This is an automated email from the ASF dual-hosted git repository.

michaelsmith pushed a commit to branch master
in repository https://gitbox.apache.org/repos/asf/impala.git


The following commit(s) were added to refs/heads/master by this push:
     new 4b500a55c IMPALA-13313: Fix ExpireQueries deadlock
4b500a55c is described below

commit 4b500a55cbfcdd311a1c766e33849f7ae05a1a8e
Author: Michael Smith <[email protected]>
AuthorDate: Tue Aug 20 15:44:29 2024 -0700

    IMPALA-13313: Fix ExpireQueries deadlock
    
    IMPALA-12602 introduced registering idle queries with a session so that
    we can expire queries while still making their status available, and
    clean up the idle query status when sessions are closed.
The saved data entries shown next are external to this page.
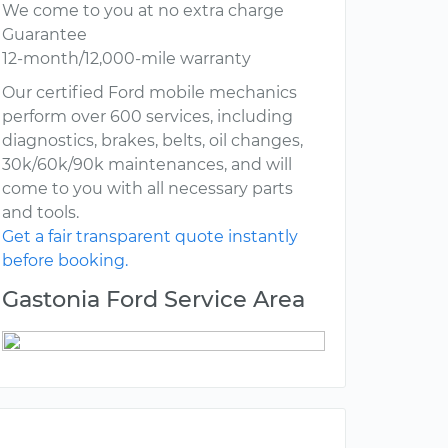
We come to you at no extra charge
Guarantee
12-month/12,000-mile warranty
Our certified Ford mobile mechanics
perform over 600 services, including
diagnostics, brakes, belts, oil changes,
30k/60k/90k maintenances, and will
come to you with all necessary parts
and tools.
Get a fair transparent quote instantly
before booking.
Gastonia Ford Service Area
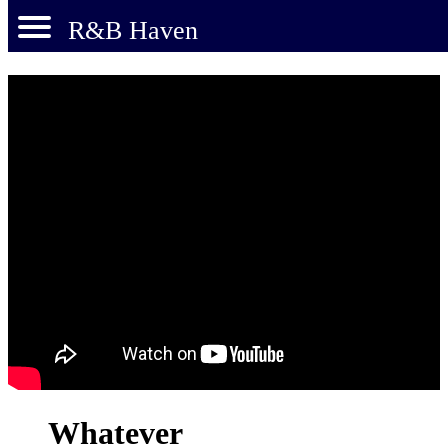
R&B Haven
Whatever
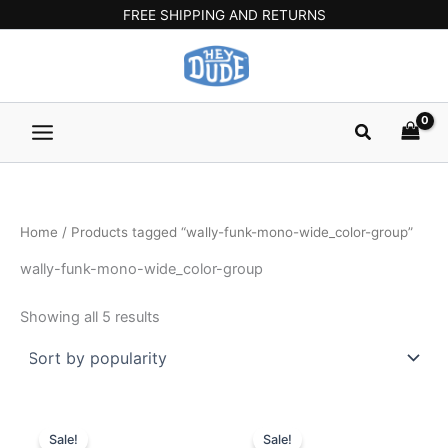
Sorted
Skip
Main
FREE SHIPPING AND RETURNS
by
popularity
to
Menu
content
Search
Home
/ Products tagged “wally-funk-mono-wide_color-group”
wally-funk-mono-wide_color-group
Showing all 5 results
Original
Current
Original
Current
This
This
price
price
price
price
Sale!
Sale!
product
product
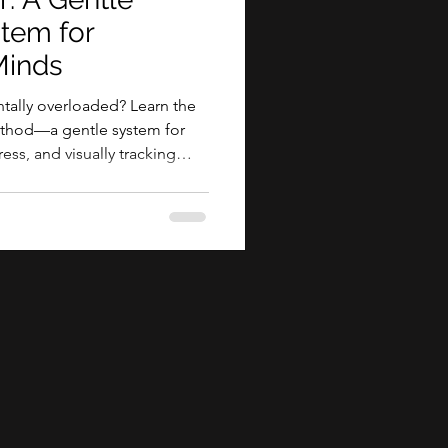
stem for
inds
ally overloaded? Learn the
method—a gentle system for
ess, and visually tracking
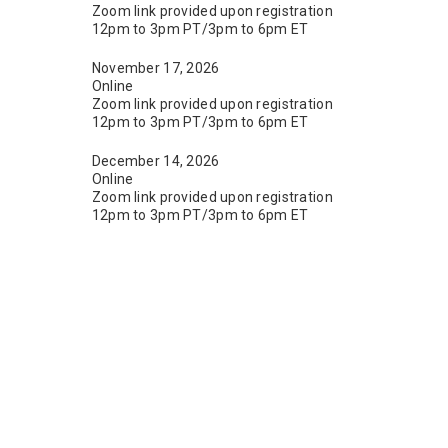
Zoom link provided upon registration
12pm to 3pm PT/3pm to 6pm ET
November 17, 2026
Online
Zoom link provided upon registration
12pm to 3pm PT/3pm to 6pm ET
December 14, 2026
Online
Zoom link provided upon registration
12pm to 3pm PT/3pm to 6pm ET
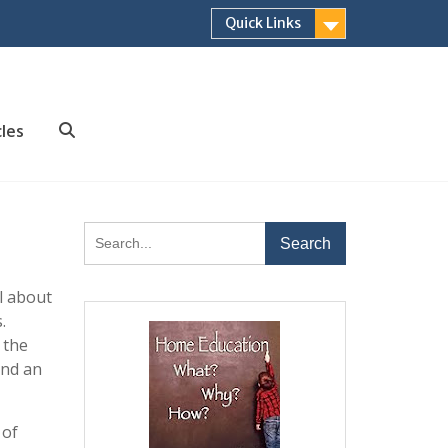
Quick Links
cles
Search
Search
for:
l about
.
 the
and an
 of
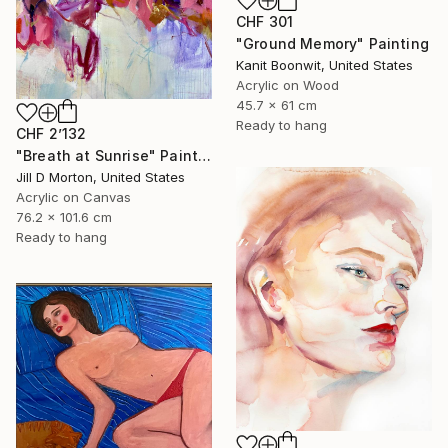
CHF 301
"Ground Memory" Painting
Kanit Boonwit, United States
Acrylic on Wood
45.7 x 61 cm
Ready to hang
CHF 2’132
"Breath at Sunrise" Painting
Jill D Morton, United States
Acrylic on Canvas
76.2 x 101.6 cm
Ready to hang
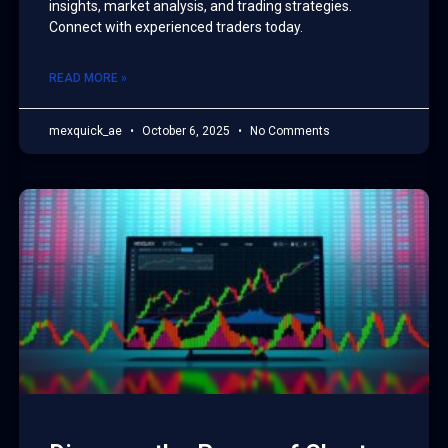
insights, market analysis, and trading strategies.
Connect with experienced traders today.
READ MORE »
mexquick_ae
October 6, 2025
No Comments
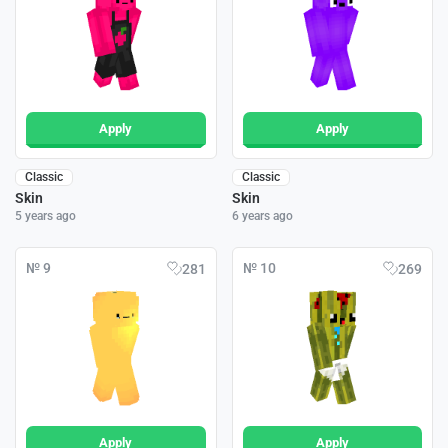
Apply
Apply
Classic
Classic
Skin
Skin
5 years ago
6 years ago
№ 9
№ 10
281
269
Apply
Apply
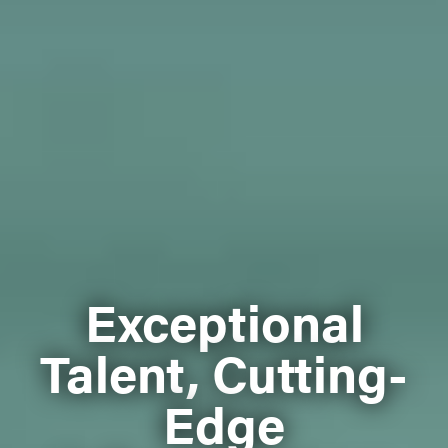
Exceptional
Talent, Cutting-
Edge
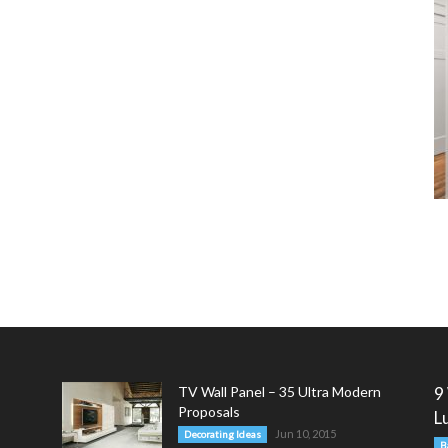
TV Wall Panel – 35 Ultra Modern
9
Proposals
L
Jun 10, 2015
Decorating Ideas
B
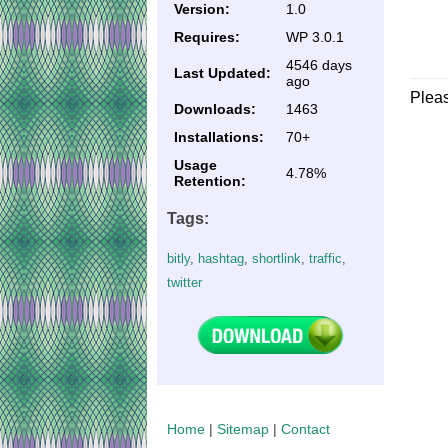
Version:
1.0
Requires:
WP 3.0.1
4546 days
Last Updated:
ago
Plea
Downloads:
1463
Installations:
70+
Usage
4.78%
Retention:
Tags:
bitly
,
hashtag
,
shortlink
,
traffic
,
twitter
Home
|
Sitemap
|
Contact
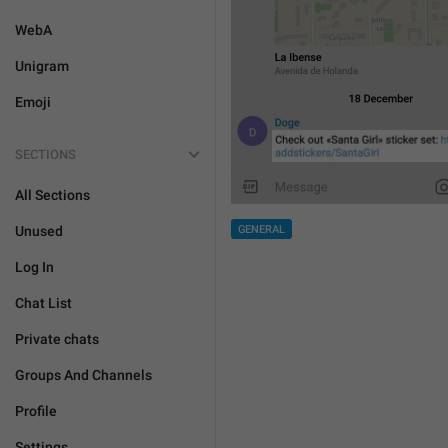
WebA
Unigram
Emoji
SECTIONS
All Sections
Unused
GENERAL
Log In
Chat List
Private chats
Groups And Channels
Profile
Settings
That happens in
    ImpalaServer::ExpireQueries, where it needs to acquire the
    query_expiration_lock_ then a session_state->lock.
    
    However that violated the lock order documented in impala-server.h, and
    led to a deadlock when a query is expired at the same time another query
    is registering expiration timers (which follows the documented order).
    When the deadlock occurs, SetQueryInFlight holds a session_state->lock
    and tries to acquire query_expiration_lock_, while ExpireQueries holds
    the query_expiration_lock_ and tries to acquire session_state->lock.
    
    The prior order between query_expiration_lock_ and session_state->lock
    was largely arbitrary. query_expiration_lock_ operations don't
    inherently require holding the session_state->lock. However expiration
    operations work on a queue of ClientRequestStates that map to different
    session states, so when we need to operate on a session state as part of
    expiration we pretty much have to take query_expiration_lock_ first.
    
    Updates lock order to take query_expiration_lock_ before
    session_state->lock, and modifies SetQueryInFlight to release the
    session_state->lock before registering expiration timers. The expiration
    timers aren't related to the session, and query lifetime is maintained
    by the QueryHandle reference.
    
    Adds a custom cluster test that uses debug actions to reproduce the
    deadlock scenario.
    
    Change-Id: I6fce4103f6eeb7e9a4320ba1da817cab81071ba3
    Reviewed-on: http://gerrit.cloudera.org:8080/21699
    Reviewed-by: Michael Smith <[email protected]>
    Tested-by: Michael Smith <[email protected]>
---
 be/src/service/impala-server.cc               | 53 +++++++++++++++------------
 be/src/service/impala-server.h                |  4 +-
 tests/custom_cluster/test_query_expiration.py | 28 ++++++++++++++
 3 files changed, 59 insertions(+), 26 deletions(-)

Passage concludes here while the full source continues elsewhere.